The Pharmacy Directorate of the Komfo Anokye Teaching Hospital (KATH) in Kumasi, Ghana’s second-largest health referral facility, has scaled up the production of hand sanitizers in the face of the coronavirus pandemic.
This is to ensure the availability of the product at all operational areas of the Hospital to curb the spread of the disease.
Dr. Baffour Opoku, Medical Director of the Hospital, said the products were made per the World Health Organization’s (WHO) specifications and standards, stressing that, their efficacy was guaranteed.
He was speaking to the Ghana News Agency (GNA) in Kumasi, on the sideline of a working visit to the facility by the Metropolitan Health Committee under the Kumasi Metropolitan Assembly (KMA).
The visit was to enable the Committee know at first hand, the emergency response programmes and measures instituted by Management of the Hospital to manage the possible spread of the disease in the metropolis.
KATH has currently set up isolation and five-bed quarantine centres to deal with suspected cases of the disease, of which Ghana had so far recorded six confirmed cases.
Additionally, the temperature of all patients and visitors coming to the Hospital are also taken before being allowed inside the facility at the main checkpoints.
The facility had been working with the Kumasi Centre for Collaborative Research (KCCR) and Noguchi Memorial Institute for Medical Research to test all suspected cases of the pandemic.
“We can say on authority that no case relating to coronavirus has been recorded here at KATH,” Dr.
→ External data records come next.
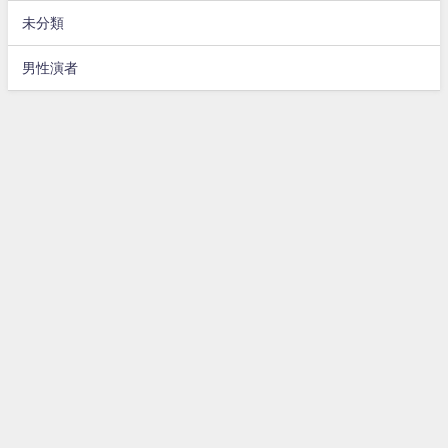
未分類
男性演者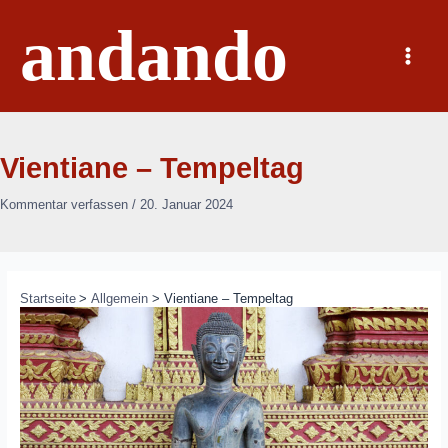
Zum
andando
Inhalt
springen
Main
Menu
Vientiane – Tempeltag
Kommentar verfassen
/
20. Januar 2024
Startseite
Allgemein
Vientiane – Tempeltag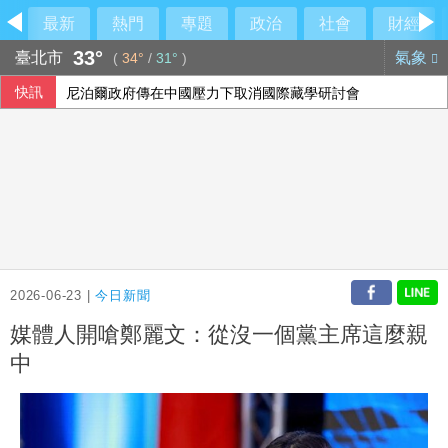
最新
熱門
專題
政治
社會
財經
33°
臺北市
氣象
(
34°
/
31°
)
快訊
尼泊爾政府傳在中國壓力下取消國際藏學研討會
40公里就能做公益 富邦全民線上跑至10月底
大馬前首相依斯邁沙比利因病住院 檢方起訴期程延後
高市早苗15日是否參拜靖國神社 日政府：由首相判斷
2026-06-23 |
今日新聞
媒體人開嗆鄭麗文：從沒一個黨主席這麼親
中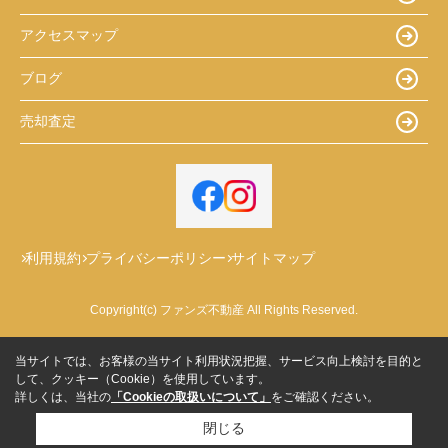
アクセスマップ
ブログ
売却査定
利用規約
プライバシーポリシー
サイトマップ
Copyright(c) ファンズ不動産 All Rights Reserved.
当サイトでは、お客様の当サイト利用状況把握、サービス向上検討を目的と
して、クッキー（Cookie）を使用しています。
詳しくは、当社の
「Cookieの取扱いについて」
をご確認ください。
閉じる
Opoku stated.
Dr. Oheneba Owusu Danso, Chief Executive Officer (CEO) of KATH, appealed to the government to strive to make available at key public areas infrared thermometers, to be able to take the temperature of the citizenry and visitors from a distance.
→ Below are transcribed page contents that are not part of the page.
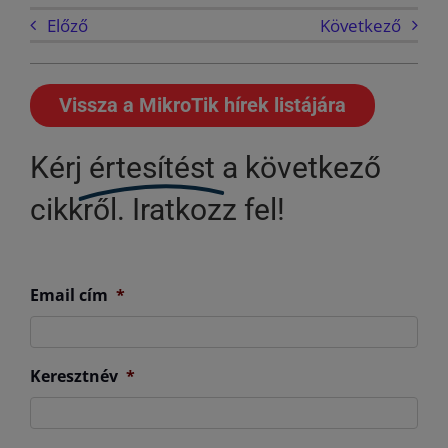
Előző
Következő
Vissza a MikroTik hírek listájára
Kérj
értesítést
a következő
cikkről. Iratkozz fel!
Email cím
*
Keresztnév
*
Mr. Osei Assibey-Antwi, the Metropolitan Chief Executive (MCE), lauded the government for its prompt response to stemming the spread of the deadly disease.
Coronavirus until its outbreak in Wuhan, China, in December last year, had not been previously identified in humans.
Common signs of infection include respiratory symptoms, fever and cough, shortness of breath and breathing difficulties.
In more severe cases, infection can cause pneumonia, severe acute respiratory syndrome, kidney failure and even death.